══ DATA PROVIDED

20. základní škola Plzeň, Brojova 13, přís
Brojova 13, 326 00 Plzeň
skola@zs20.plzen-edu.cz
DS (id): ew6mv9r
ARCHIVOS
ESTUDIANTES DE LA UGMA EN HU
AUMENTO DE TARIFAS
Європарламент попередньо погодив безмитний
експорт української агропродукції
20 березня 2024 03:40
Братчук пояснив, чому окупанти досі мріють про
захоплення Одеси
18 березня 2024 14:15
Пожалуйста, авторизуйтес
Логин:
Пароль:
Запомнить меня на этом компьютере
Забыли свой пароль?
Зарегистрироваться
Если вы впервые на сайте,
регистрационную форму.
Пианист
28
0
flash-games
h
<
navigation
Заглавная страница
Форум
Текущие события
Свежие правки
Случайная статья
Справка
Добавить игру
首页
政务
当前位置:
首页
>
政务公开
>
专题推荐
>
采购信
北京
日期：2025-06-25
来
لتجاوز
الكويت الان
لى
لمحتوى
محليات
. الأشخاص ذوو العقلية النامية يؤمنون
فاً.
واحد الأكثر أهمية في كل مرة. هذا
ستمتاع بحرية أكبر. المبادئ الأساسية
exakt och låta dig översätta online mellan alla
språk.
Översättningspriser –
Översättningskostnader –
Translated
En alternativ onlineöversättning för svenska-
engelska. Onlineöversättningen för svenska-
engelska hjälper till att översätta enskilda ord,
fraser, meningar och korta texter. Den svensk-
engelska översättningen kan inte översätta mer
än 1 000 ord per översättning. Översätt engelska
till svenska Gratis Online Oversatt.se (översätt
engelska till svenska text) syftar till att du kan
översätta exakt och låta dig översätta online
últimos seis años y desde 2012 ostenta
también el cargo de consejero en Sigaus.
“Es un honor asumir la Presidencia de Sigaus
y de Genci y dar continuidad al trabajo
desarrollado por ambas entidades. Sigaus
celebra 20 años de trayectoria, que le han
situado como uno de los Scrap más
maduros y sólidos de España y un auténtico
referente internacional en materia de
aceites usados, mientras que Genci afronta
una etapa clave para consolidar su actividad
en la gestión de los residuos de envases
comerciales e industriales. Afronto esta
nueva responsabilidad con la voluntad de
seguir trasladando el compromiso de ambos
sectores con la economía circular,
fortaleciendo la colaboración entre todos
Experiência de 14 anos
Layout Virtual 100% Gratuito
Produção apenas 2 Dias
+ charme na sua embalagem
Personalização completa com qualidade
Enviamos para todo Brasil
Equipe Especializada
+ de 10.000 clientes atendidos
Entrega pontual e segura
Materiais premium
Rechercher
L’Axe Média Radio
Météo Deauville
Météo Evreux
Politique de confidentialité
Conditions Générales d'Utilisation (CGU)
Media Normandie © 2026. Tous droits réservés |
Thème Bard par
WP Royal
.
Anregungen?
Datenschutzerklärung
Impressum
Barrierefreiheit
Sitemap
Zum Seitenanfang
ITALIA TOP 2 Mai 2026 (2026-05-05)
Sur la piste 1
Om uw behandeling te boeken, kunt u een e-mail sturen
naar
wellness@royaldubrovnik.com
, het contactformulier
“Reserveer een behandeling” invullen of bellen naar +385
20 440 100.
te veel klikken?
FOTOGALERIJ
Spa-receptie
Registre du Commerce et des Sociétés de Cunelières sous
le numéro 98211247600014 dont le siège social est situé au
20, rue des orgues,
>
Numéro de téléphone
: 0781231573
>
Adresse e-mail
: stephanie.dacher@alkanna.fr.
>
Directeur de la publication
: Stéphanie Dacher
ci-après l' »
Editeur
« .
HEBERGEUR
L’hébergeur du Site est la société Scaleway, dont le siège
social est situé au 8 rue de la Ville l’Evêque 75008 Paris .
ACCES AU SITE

════

*WHAT IS REQUIRED*.
Retype only the lines above between the line with "engelska till svenska" and the line with "Presidencia de Sigaus", counting those two lines as well, and keep every character as it is.

*EXERCISE RESULT*.
engelska till svenska text) syftar till att du kan
översätta exakt och låta dig översätta online
últimos seis años y desde 2012 ostenta
también el cargo de consejero en Sigaus.
“Es un honor asumir la Presidencia de Sigaus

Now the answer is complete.